Blair of the Mounties is a syndicated 15-minute radio series about the adventures of Sergeant James Blair of the North-West Mounted Police. A total of 39 episodes of this Northern genre series were produced. The show was heard on radio stations for more than twenty years. An Oakland, California radio station broadcast it in July 1934 and a 1957 issue of Broadcasting magazine listed Blair of the Mounties as still being available for release to radio stations.

Writer and main actor
Colonel Rhys Davies was the series writer, as well as the actor who portrayed Blair. He had served in the North-West Mounted Police during the Yukon gold rush and then transferred to the British military intelligence service during the First War War.  Davies based the series on his own experiences as a Canadian Mountie, and as a member of the British Intelligence Corps.

In addition to his law enforcement and military service Davies wrote both radio scripts and novels.

Series premise
Sergeant (later Inspector) James Blair, played by Colonel Rhys Davies, served in various Canadian locations, including Dawson City and near Hudson’s Bay Company fur trading posts.
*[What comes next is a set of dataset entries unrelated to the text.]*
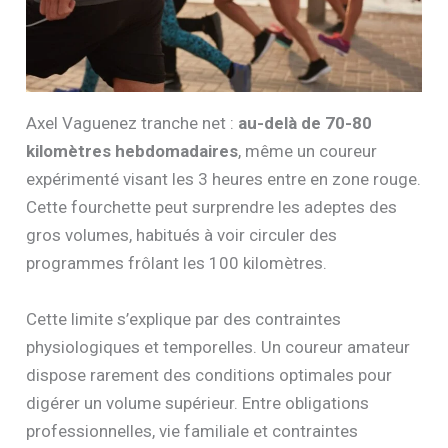
Axel Vaguenez tranche net :
au-delà de 70-80
kilomètres hebdomadaires
, même un coureur
expérimenté visant les 3 heures entre en zone rouge.
Cette fourchette peut surprendre les adeptes des
gros volumes, habitués à voir circuler des
programmes frôlant les 100 kilomètres.
Cette limite s’explique par des contraintes
physiologiques et temporelles. Un coureur amateur
dispose rarement des conditions optimales pour
digérer un volume supérieur. Entre obligations
professionnelles, vie familiale et contraintes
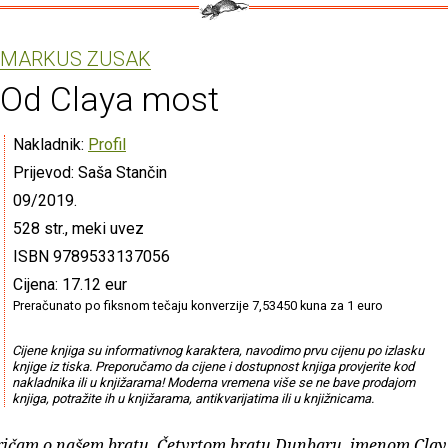
MARKUS ZUSAK
Od Claya most
Nakladnik:
Profil
Prijevod: Saša Stančin
09/2019.
528 str., meki uvez
ISBN 9789533137056
Cijena: 17.12 eur
Preračunato po fiksnom tečaju konverzije 7,53450 kuna za 1 euro
Cijene knjiga su informativnog karaktera, navodimo prvu cijenu po izlasku
knjige iz tiska. Preporučamo da cijene i dostupnost knjiga provjerite kod
nakladnika ili u knjižarama! Moderna vremena više se ne bave prodajom
knjiga, potražite ih u knjižarama, antikvarijatima ili u knjižnicama.
ričam o našem bratu. Četvrtom bratu Dunbaru, imenom Clay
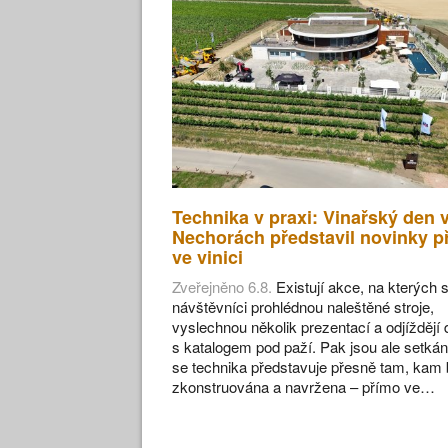
Technika v praxi: Vinařský den 
Nechorách představil novinky p
ve vinici
Zveřejněno 6.8.
Existují akce, na kterých s
návštěvníci prohlédnou naleštěné stroje,
vyslechnou několik prezentací a odjíždějí
s katalogem pod paží. Pak jsou ale setkán
se technika představuje přesně tam, kam 
zkonstruována a navržena – přímo ve…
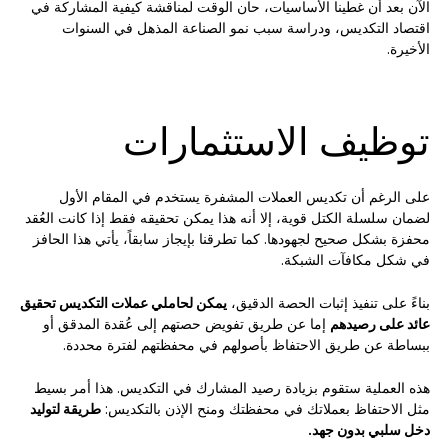
الآن بعد أن غطينا الأساسيات، حان الوقت لمناقشة كيفية المشاركة في
اقتصاد التكديس، ودراسة سبب نمو الصناعة المذهل في السنوات
الأخيرة.
توظيف الاستثمارات
على الرغم أن تكديس العملات المشفرة يستخدم في المقام الأول
لضمان سلسلة الكتل قوية، إلا أنه هذا يمكن تحقيقه فقط إذا كانت العُقد
محفزة بشكل صحيح لجهودها. كما تطرقنا بإيجاز سابقاً، يأتي هذا الحافز
في شكل مكافآت الشبكة.
بناءً على تنفيذ إثبات الحصة الدقيق،
يمكن لحاملي عملات التكديس تحقيق
عائد على رصيدهم
إما عن طريق تفويض حصتهم إلى عُقدة المدقق أو
ببساطة عن طريق الاحتفاظ بأصولهم في محفظتهم لفترة محددة.
هذه العملية ستقوم بزيادة رصيد المشارك في التكديس. هذا أمر بسيط
مثل الاحتفاظ بعملاتك في محفظتك ومنح الإذن بالتكديس:
طريقة لتوليد
دخل سلبي بدون جهد.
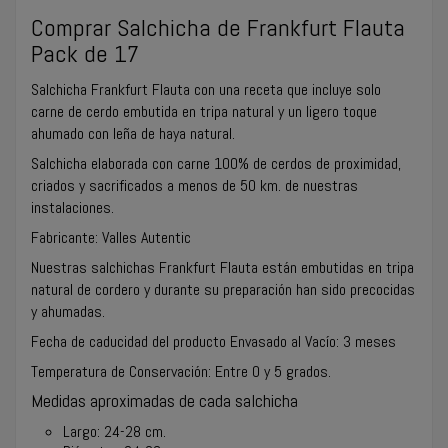
Comprar Salchicha de Frankfurt Flauta
Pack de 17
Salchicha Frankfurt Flauta con una receta que incluye solo
carne de cerdo embutida en tripa natural y un ligero toque
ahumado con leña de haya natural.
Salchicha elaborada con carne 100% de cerdos de proximidad,
criados y sacrificados a menos de 50 km. de nuestras
instalaciones.
Fabricante: Valles Autentic
Nuestras salchichas Frankfurt Flauta están embutidas en tripa
natural de cordero y durante su preparación han sido precocidas
y ahumadas.
Fecha de caducidad del producto Envasado al Vacío: 3 meses
Temperatura de Conservación: Entre 0 y 5 grados.
Medidas aproximadas de cada salchicha
Largo: 24-28 cm.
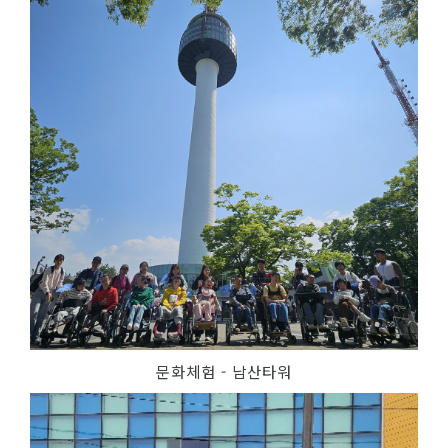
문화체험 - 남산타워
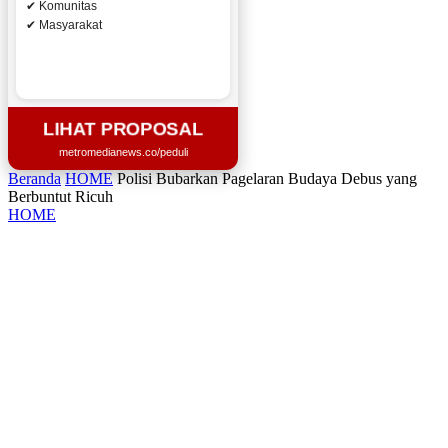
✔ Komunitas
✔ Masyarakat
LIHAT PROPOSAL
metromedianews.co/peduli
Beranda
HOME
Polisi Bubarkan Pagelaran Budaya Debus yang
Berbuntut Ricuh
HOME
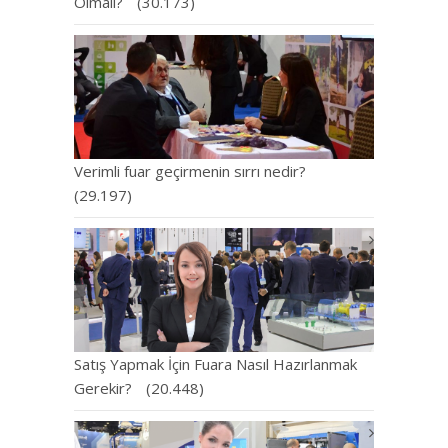
Olmalı?
(30.173)
Verimli fuar geçirmenin sırrı nedir?
(29.197)
Satış Yapmak İçin Fuara Nasıl Hazırlanmak
Gerekir?
(20.448)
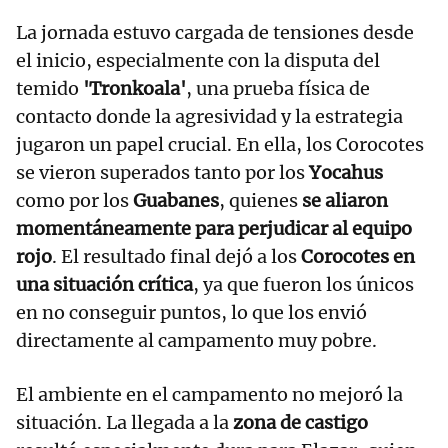
La jornada estuvo cargada de tensiones desde
el inicio, especialmente con la disputa del
temido
'Tronkoala'
, una prueba física de
contacto donde la agresividad y la estrategia
jugaron un papel crucial. En ella, los Corocotes
se vieron superados tanto por los
Yocahus
como por los
Guabanes
, quienes
se aliaron
momentáneamente para perjudicar al equipo
rojo
. El resultado final dejó a los
Corocotes en
una situación crítica
, ya que fueron los únicos
en no conseguir puntos, lo que los envió
directamente al campamento muy pobre.
El ambiente en el campamento no mejoró la
situación. La llegada a la
zona de castigo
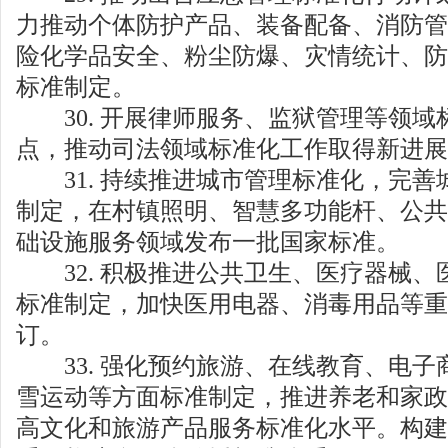
力推动个体防护产品、装备配备、消防管
险化学品安全、粉尘防爆、灾情统计、防
标准制定。
30. 开展律师服务、监狱管理等领域
点，推动司法领域标准化工作取得新进展
31. 持续推进城市管理标准化，完善
制定，在村镇照明、智慧多功能杆、公共
础设施服务领域发布一批国家标准。
32. 积极推进公共卫生、医疗器械、
标准制定，加快医用电器、消毒用品等重
订。
33. 强化预约旅游、在线教育、电子
雪运动等方面标准制定，推进养老和家政
高文化和旅游产品服务标准化水平。构建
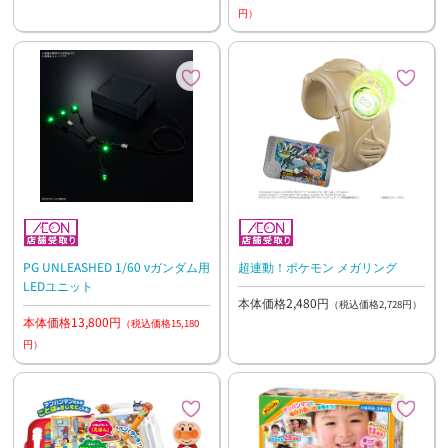
円）
PG UNLEASHED 1/60 νガンダム用
超連動！ポケモン メガリング
LEDユニット
本体価格2,480円
（税込価格2,728円）
本体価格13,800円
（税込価格15,180
円）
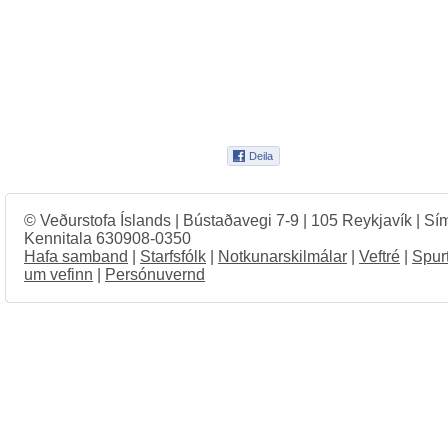
© Veðurstofa Íslands | Bústaðavegi 7-9 | 105 Reykjavík | Sí
Kennitala 630908-0350
Hafa samband
|
Starfsfólk
|
Notkunarskilmálar
|
Veftré
|
Spur
um vefinn
|
Persónuvernd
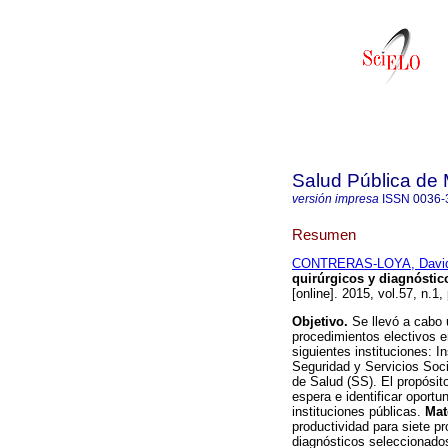
Salud Pública de
versión impresa
ISSN
0036-
Resumen
CONTRERAS-LOYA, Davi
quirúrgicos y diagnóstic
[online]. 2015, vol.57, n.1
Objetivo.
Se llevó a cabo 
procedimientos electivos e
siguientes instituciones: I
Seguridad y Servicios Soc
de Salud (SS). El propósito
espera e identificar oportu
instituciones públicas.
Mat
productividad para siete p
diagnósticos seleccionados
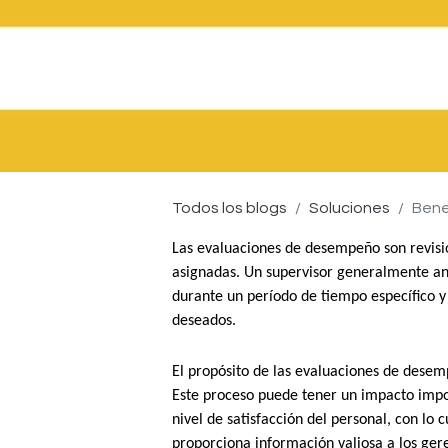
Todos los blogs
Soluciones
Benef
Las evaluaciones de desempeño son revision
asignadas. Un supervisor generalmente ana
durante un período de tiempo específico y 
deseados.
El propósito de las evaluaciones de desemp
Este proceso puede tener un impacto impor
nivel de satisfacción del personal, con lo
proporciona información valiosa a los ger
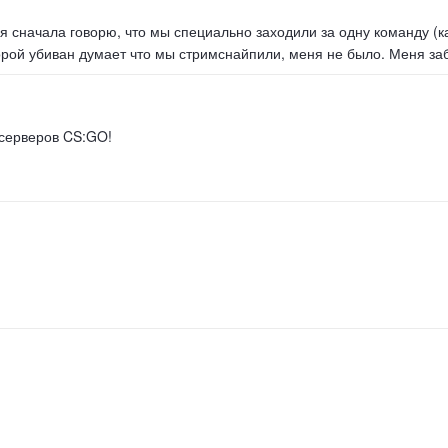
я сначала говорю, что мы специально заходили за одну команду (ка
оторой убиван думает что мы стримснайпили, меня не было. Меня за
 серверов CS:GO!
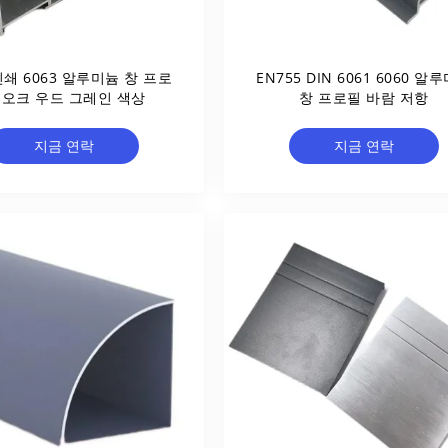
쇄 6063 알루미늄 창 프로
EN755 DIN 6061 6060 알
 오크 우드 그레인 색상
창 프로필 바람 저항
지금 연락
지금 연락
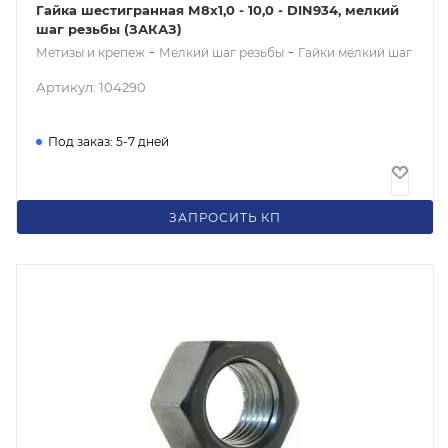
Гайка шестигранная М8x1,0 - 10,0 - DIN934, мелкий
шаг резьбы (ЗАКАЗ)
-
-
Метизы и крепеж
Мелкий шаг резьбы
Гайки мелкий шаг
Артикул: 104290
Под заказ: 5-7 дней
8
₽
/шт
ЗАПРОСИТЬ КП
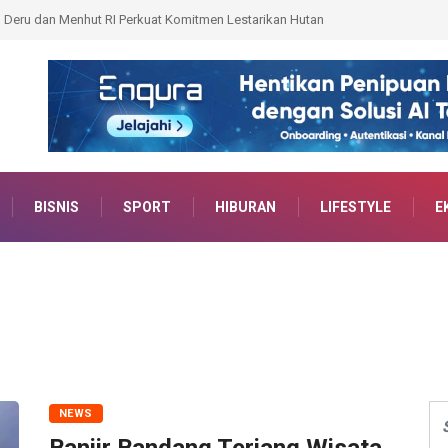
Camat dan Lurah Wujudkan Tertib Administrasi Pertanahan
BISNIS
SPORT
HIBURAN
LIFESTYLE
E
NEWS
Banjir Bandang Terjang Wisata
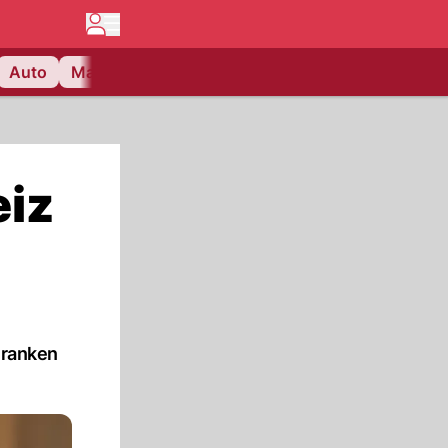
Auto
Matchcenter
Videos
Nau Plus
Lifestyle
eiz
Franken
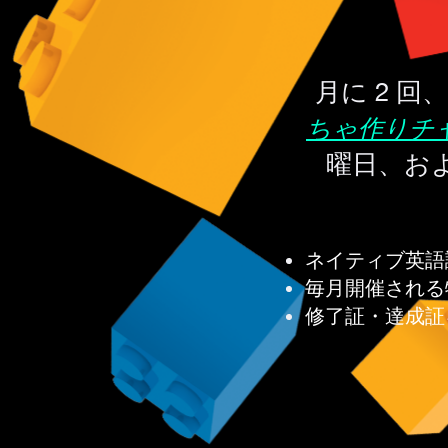
月に 2 回、
ちゃ作りチ
曜日、お
ネイティブ英語
毎月開催される
修了証・達成証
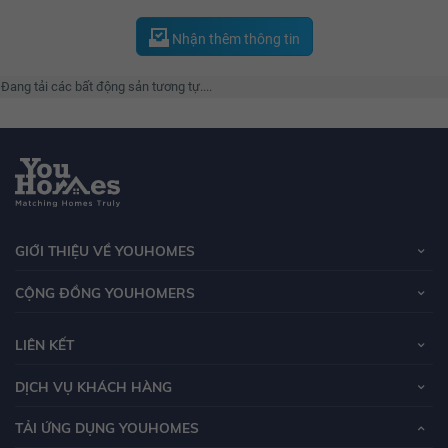
Nhận thêm thông tin
Đang tải các bất động sản tương tự....
GIỚI THIỆU VỀ YOUHOMES
CỘNG ĐỒNG YOUHOMERS
LIÊN KẾT
DỊCH VỤ KHÁCH HÀNG
TẢI ỨNG DỤNG YOUHOMES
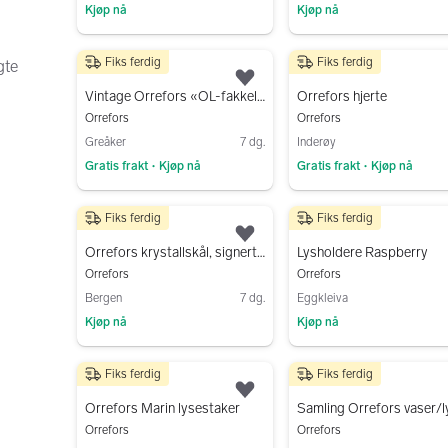
Kjøp nå
Kjøp nå
Gå til annonsen
Gå til annonsen
Fiks ferdig
Fiks ferdig
gte
150 kr
100 kr
Legg til som favoritt.
Vintage Orrefors «OL-fakkelen» telysestake – Lars Hellsten design
Orrefors hjerte
Orrefors
Orrefors
Greåker
7 dg.
Inderøy
Gratis frakt
Kjøp nå
Gratis frakt
Kjøp nå
•
•
Gå til annonsen
Gå til annonsen
Fiks ferdig
Fiks ferdig
450 kr
299 kr
Legg til som favoritt.
Orrefors krystallskål, signert orrefors under
Lysholdere Raspberry
Orrefors
Orrefors
Bergen
7 dg.
Eggkleiva
Kjøp nå
Kjøp nå
Gå til annonsen
Gå til annonsen
Fiks ferdig
Fiks ferdig
300 kr
750 kr
Legg til som favoritt.
Orrefors Marin lysestaker
Orrefors
Orrefors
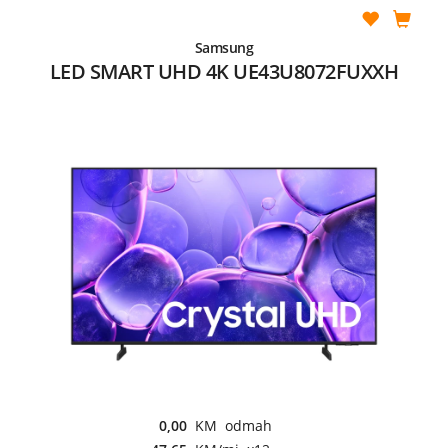
Samsung
LED SMART UHD 4K UE43U8072FUXXH
0,00
KM odmah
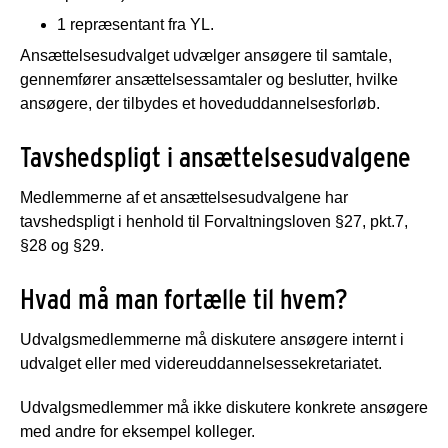
1 repræsentant fra YL.
Ansættelsesudvalget udvælger ansøgere til samtale,
gennemfører ansættelsessamtaler og beslutter, hvilke
ansøgere, der tilbydes et hoveduddannelsesforløb.
Tavshedspligt i ansættelsesudvalgene
Medlemmerne af et ansættelsesudvalgene har
tavshedspligt i henhold til Forvaltningsloven §27, pkt.7,
§28 og §29.
Hvad må man fortælle til hvem?
Udvalgsmedlemmerne må diskutere ansøgere internt i
udvalget eller med videreuddannelsessekretariatet.
Udvalgsmedlemmer må ikke diskutere konkrete ansøgere
med andre for eksempel kolleger.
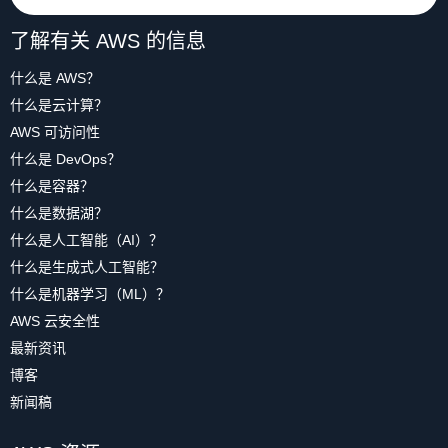
了解有关 AWS 的信息
什么是 AWS？
什么是云计算？
AWS 可访问性
什么是 DevOps？
什么是容器？
什么是数据湖？
什么是人工智能（AI）？
什么是生成式人工智能？
什么是机器学习（ML）？
AWS 云安全性
最新资讯
博客
新闻稿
He was often assisted by Corporal Marshal, played by Jack Abbott. Blair also spent time in Great Britain, where he helped solve crimes.

The radio series had few sound effects, and one reviewer stated that the writing was amateurish, and "the actor playing Blair comes off as a trifle stuffy", though another source describes it as a "fascinating series" based on Colonel Davies’ lifetime of exciting adventures.

Distribution
Blair of the Mounties was broadcast in the United States, Canada and Australia. It was originally distributed by Walter Biddick Co. of Los Angeles, California, but in 1937 the series was sold to United Broadcasting Sales Ltd. of Calgary, Alberta.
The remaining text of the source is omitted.